━━ LISTED RECORDS
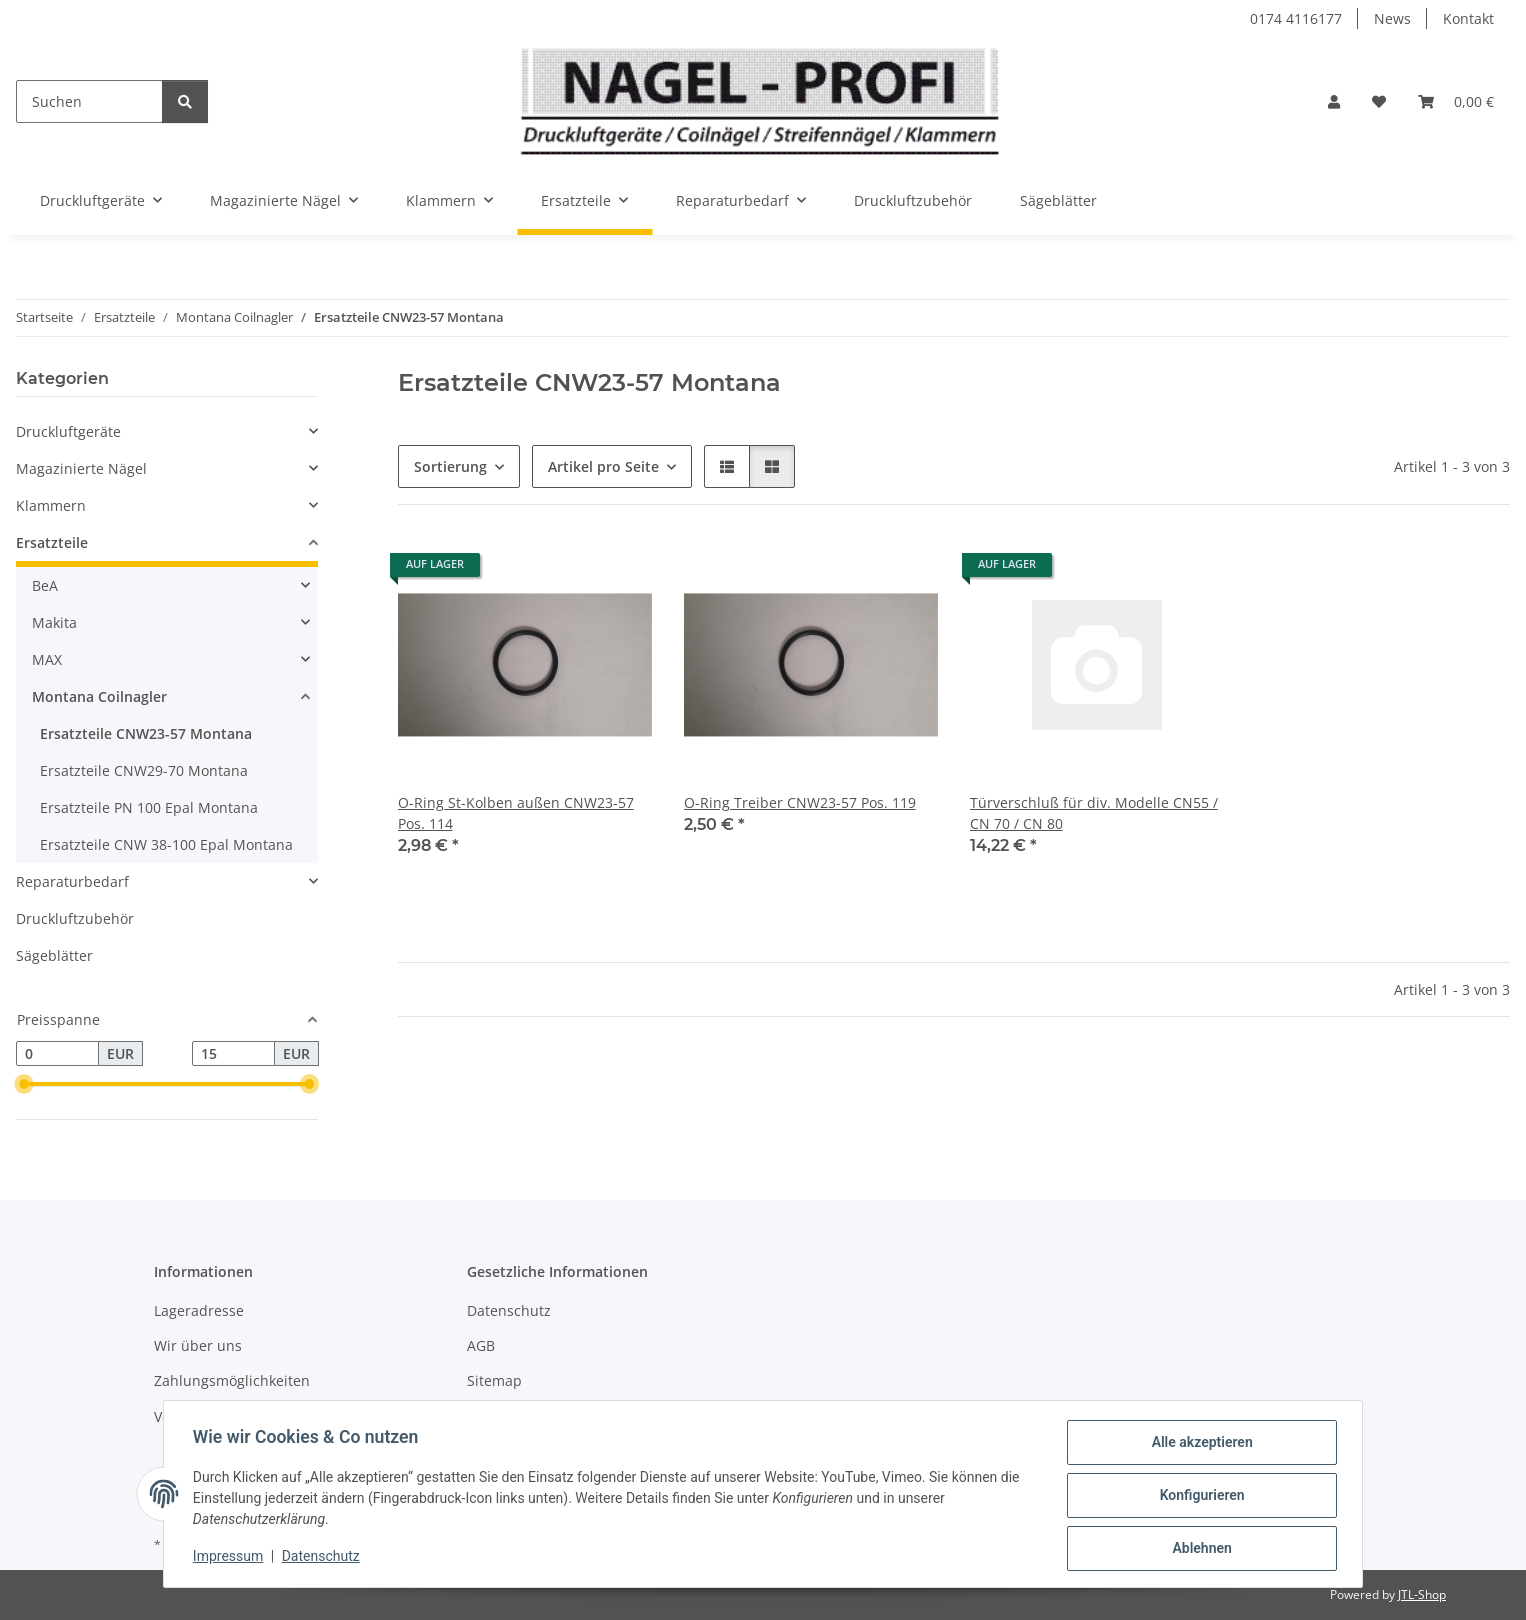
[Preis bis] (233, 1054)
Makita (54, 622)
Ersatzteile (52, 542)
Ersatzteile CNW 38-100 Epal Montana (166, 844)
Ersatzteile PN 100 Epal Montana (149, 807)
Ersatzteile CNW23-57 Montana (146, 733)
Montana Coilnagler (99, 696)
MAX (47, 659)
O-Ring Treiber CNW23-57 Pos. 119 (800, 802)
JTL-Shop (1422, 1594)
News (1392, 18)
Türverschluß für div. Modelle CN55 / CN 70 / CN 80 (1094, 813)
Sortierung (450, 466)
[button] (1334, 101)
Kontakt (1468, 18)
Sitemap (494, 1380)
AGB (481, 1345)
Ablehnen (1198, 1549)
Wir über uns (198, 1345)
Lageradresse (199, 1310)
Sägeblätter (54, 955)
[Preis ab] (57, 1054)
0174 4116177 (1296, 18)
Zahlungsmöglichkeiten (232, 1380)
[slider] (24, 1085)
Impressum (231, 1558)
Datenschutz (324, 1558)
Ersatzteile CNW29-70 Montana (144, 770)
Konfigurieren (1198, 1497)
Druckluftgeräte (68, 431)
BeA (45, 585)
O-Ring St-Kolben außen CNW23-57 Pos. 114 (516, 813)
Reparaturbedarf (72, 881)
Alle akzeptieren (1198, 1445)
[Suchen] (89, 101)
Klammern (51, 505)
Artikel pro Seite (603, 466)
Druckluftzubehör (75, 918)
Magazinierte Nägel (81, 468)
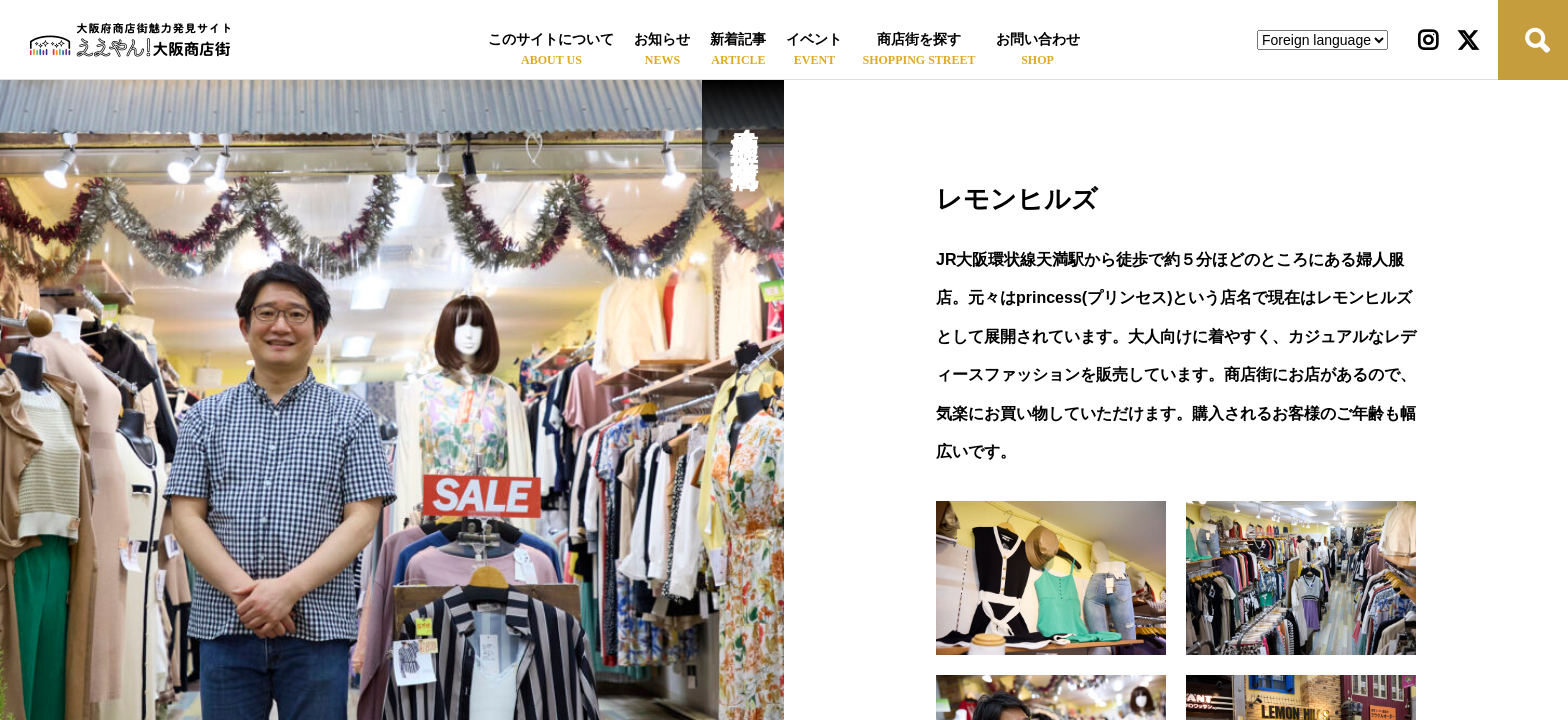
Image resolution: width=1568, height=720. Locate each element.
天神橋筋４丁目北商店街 (743, 124)
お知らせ (662, 39)
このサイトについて (551, 39)
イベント (814, 39)
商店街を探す (919, 39)
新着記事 (738, 39)
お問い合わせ (1038, 39)
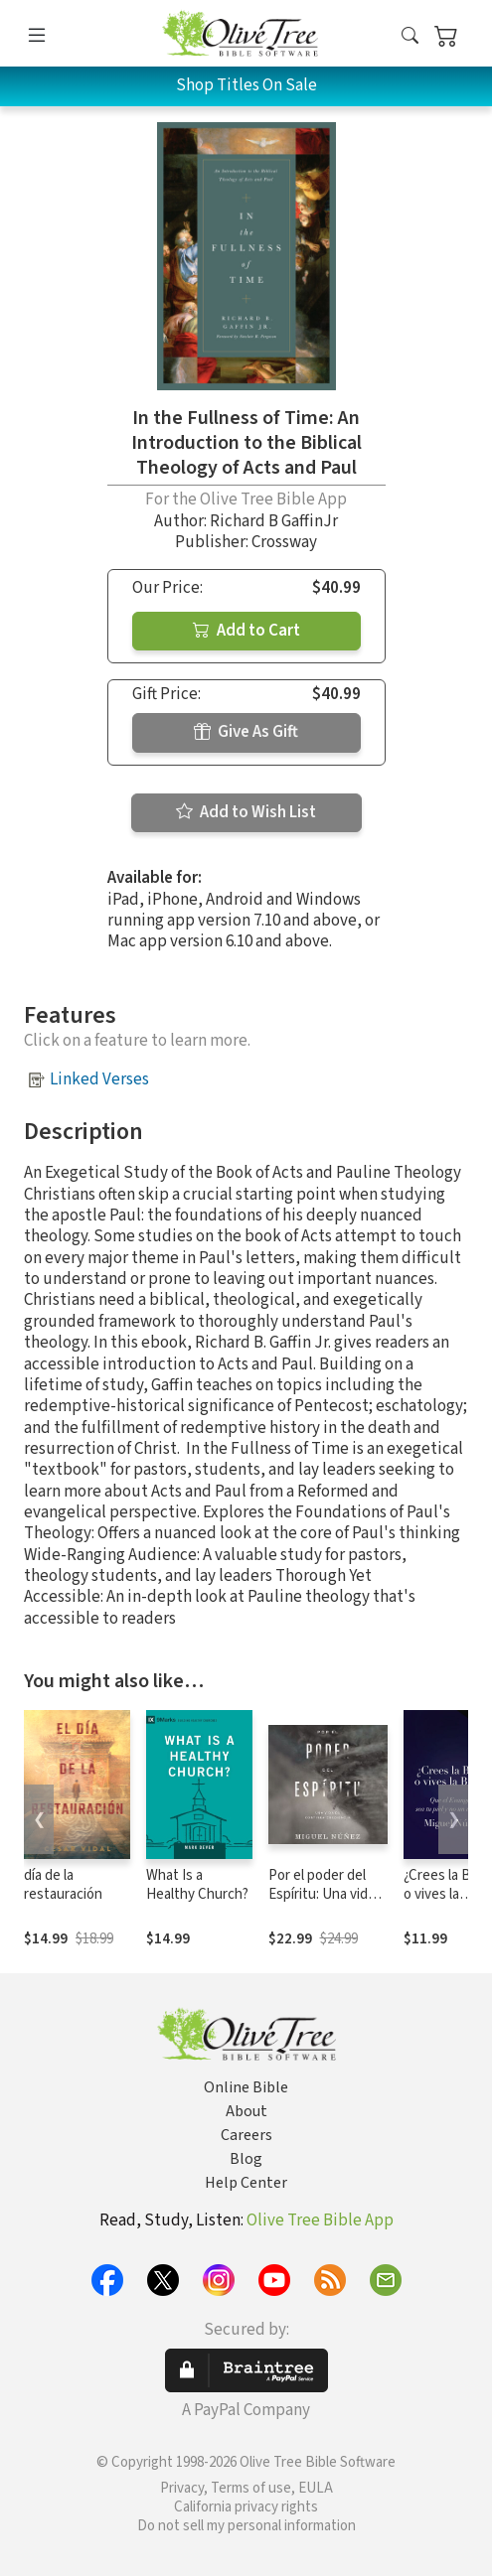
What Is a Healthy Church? (197, 1885)
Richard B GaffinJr (274, 521)
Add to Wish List (246, 812)
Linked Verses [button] (99, 1079)
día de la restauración (63, 1885)
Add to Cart (246, 631)
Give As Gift (246, 732)
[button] (410, 37)
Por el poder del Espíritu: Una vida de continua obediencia (321, 1903)
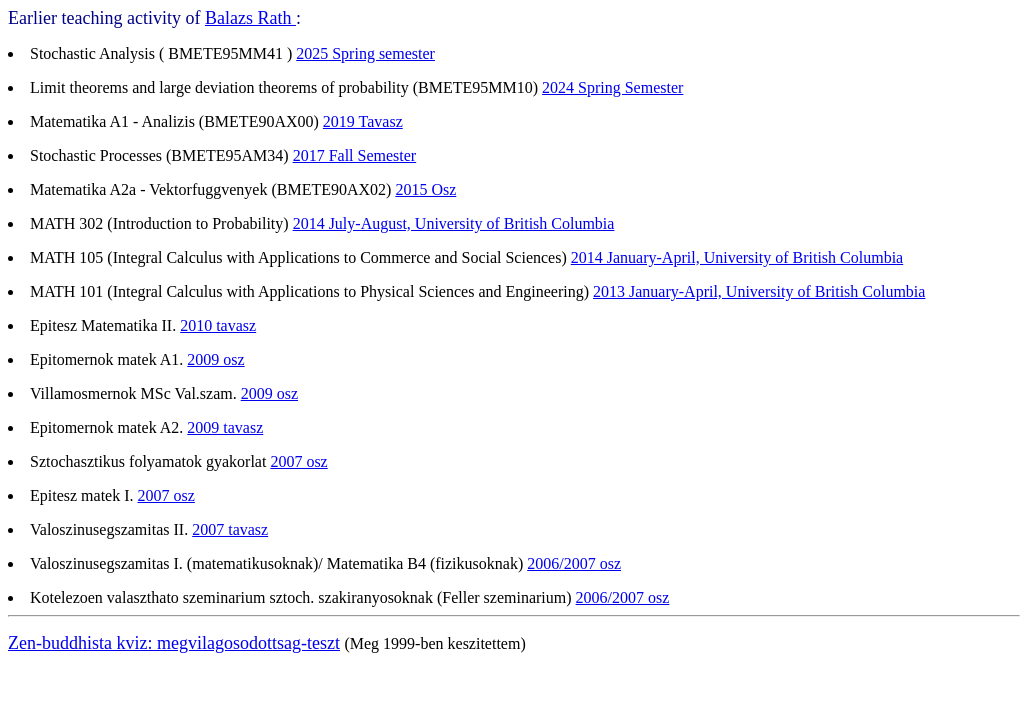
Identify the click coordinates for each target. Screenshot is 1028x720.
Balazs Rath (250, 18)
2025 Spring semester (365, 53)
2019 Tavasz (363, 121)
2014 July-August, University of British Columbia (454, 223)
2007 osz (298, 461)
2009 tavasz (225, 427)
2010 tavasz (218, 325)
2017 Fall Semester (355, 155)
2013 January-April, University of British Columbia (759, 291)
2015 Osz (425, 189)
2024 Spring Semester (612, 87)
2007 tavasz (230, 529)
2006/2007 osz (574, 563)
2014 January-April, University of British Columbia (737, 257)
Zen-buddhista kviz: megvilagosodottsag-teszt (174, 643)
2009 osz (215, 359)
━━━━
GOAL OF THE EXERCISE → Find the line containing "What Is a Healthy Church? (197, 1885)" in the records above and restate it, and each line after it through the end, word for word, dropping the pictures.

RESULT BELOW →
What Is a Healthy Church? (197, 1885)
Richard B GaffinJr (274, 521)
Add to Wish List (246, 812)
Linked Verses [button] (99, 1079)
día de la restauración (63, 1885)
Add to Cart (246, 631)
Give As Gift (246, 732)
[button] (410, 37)
Por el poder del Espíritu: Una vida de continua obediencia (321, 1903)
Identify the click coordinates for each target. Screenshot is 1028x720.
Balazs Rath (250, 18)
2025 Spring semester (365, 53)
2019 Tavasz (363, 121)
2014 July-August, University of British Columbia (454, 223)
2007 osz (298, 461)
2009 tavasz (225, 427)
2010 tavasz (218, 325)
2017 Fall Semester (355, 155)
2013 January-April, University of British Columbia (759, 291)
2015 Osz (425, 189)
2024 Spring Semester (612, 87)
2007 tavasz (230, 529)
2006/2007 osz (574, 563)
2014 January-April, University of British Columbia (737, 257)
Zen-buddhista kviz: megvilagosodottsag-teszt (174, 643)
2009 osz (215, 359)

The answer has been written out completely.